» Directions: Your task is to transcribe the records exactly, skipping every image.

*** Block opens ***

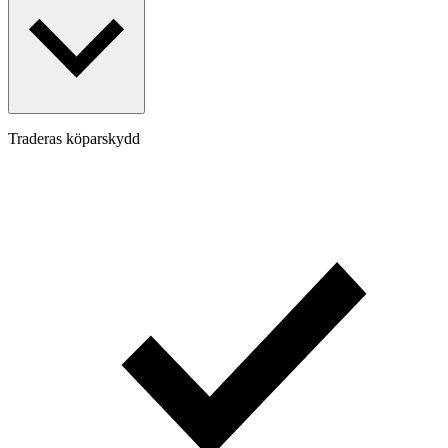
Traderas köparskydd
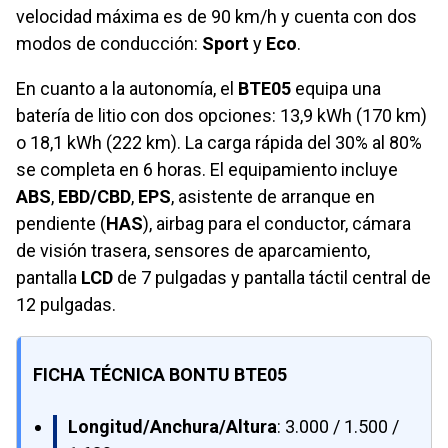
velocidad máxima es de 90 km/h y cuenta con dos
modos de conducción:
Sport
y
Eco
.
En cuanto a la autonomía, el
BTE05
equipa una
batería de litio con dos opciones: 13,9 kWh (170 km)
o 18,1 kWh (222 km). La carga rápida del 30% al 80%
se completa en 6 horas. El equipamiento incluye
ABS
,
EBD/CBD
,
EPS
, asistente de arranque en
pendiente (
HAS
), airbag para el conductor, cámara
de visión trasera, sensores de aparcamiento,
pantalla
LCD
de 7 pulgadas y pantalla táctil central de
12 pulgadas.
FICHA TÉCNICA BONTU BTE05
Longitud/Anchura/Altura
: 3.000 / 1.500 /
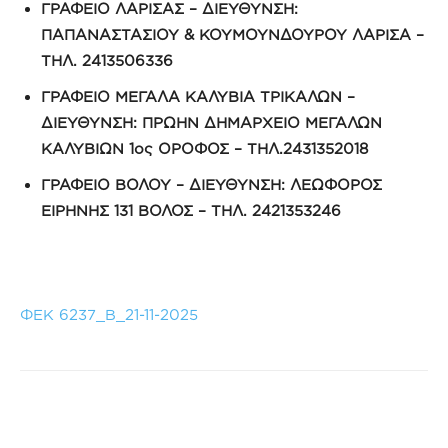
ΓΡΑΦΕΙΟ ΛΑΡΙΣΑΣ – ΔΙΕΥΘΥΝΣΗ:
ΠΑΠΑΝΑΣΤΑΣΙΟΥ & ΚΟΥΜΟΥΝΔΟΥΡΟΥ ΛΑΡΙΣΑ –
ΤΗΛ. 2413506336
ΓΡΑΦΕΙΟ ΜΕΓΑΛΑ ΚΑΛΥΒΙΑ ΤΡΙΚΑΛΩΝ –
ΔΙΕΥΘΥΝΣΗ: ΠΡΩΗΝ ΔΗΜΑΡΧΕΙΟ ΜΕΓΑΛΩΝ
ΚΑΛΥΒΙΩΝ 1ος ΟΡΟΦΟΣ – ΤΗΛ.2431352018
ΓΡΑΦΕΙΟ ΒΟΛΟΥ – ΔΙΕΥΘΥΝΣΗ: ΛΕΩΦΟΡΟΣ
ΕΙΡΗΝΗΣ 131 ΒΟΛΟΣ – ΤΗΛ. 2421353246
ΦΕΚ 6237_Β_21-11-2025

*** Block closes ***

» Answer section:
Traderas köparskydd
velocidad máxima es de 90 km/h y cuenta con dos
modos de conducción:
Sport
y
Eco
.
En cuanto a la autonomía, el
BTE05
equipa una
batería de litio con dos opciones: 13,9 kWh (170 km)
o 18,1 kWh (222 km). La carga rápida del 30% al 80%
se completa en 6 horas. El equipamiento incluye
ABS
,
EBD/CBD
,
EPS
, asistente de arranque en
pendiente (
HAS
), airbag para el conductor, cámara
de visión trasera, sensores de aparcamiento,
pantalla
LCD
de 7 pulgadas y pantalla táctil central de
12 pulgadas.
FICHA TÉCNICA BONTU BTE05
Longitud/Anchura/Altura
: 3.000 / 1.500 /
ΓΡΑΦΕΙΟ ΛΑΡΙΣΑΣ – ΔΙΕΥΘΥΝΣΗ:
ΠΑΠΑΝΑΣΤΑΣΙΟΥ & ΚΟΥΜΟΥΝΔΟΥΡΟΥ ΛΑΡΙΣΑ –
ΤΗΛ. 2413506336
ΓΡΑΦΕΙΟ ΜΕΓΑΛΑ ΚΑΛΥΒΙΑ ΤΡΙΚΑΛΩΝ –
ΔΙΕΥΘΥΝΣΗ: ΠΡΩΗΝ ΔΗΜΑΡΧΕΙΟ ΜΕΓΑΛΩΝ
ΚΑΛΥΒΙΩΝ 1ος ΟΡΟΦΟΣ – ΤΗΛ.2431352018
ΓΡΑΦΕΙΟ ΒΟΛΟΥ – ΔΙΕΥΘΥΝΣΗ: ΛΕΩΦΟΡΟΣ
ΕΙΡΗΝΗΣ 131 ΒΟΛΟΣ – ΤΗΛ. 2421353246
ΦΕΚ 6237_Β_21-11-2025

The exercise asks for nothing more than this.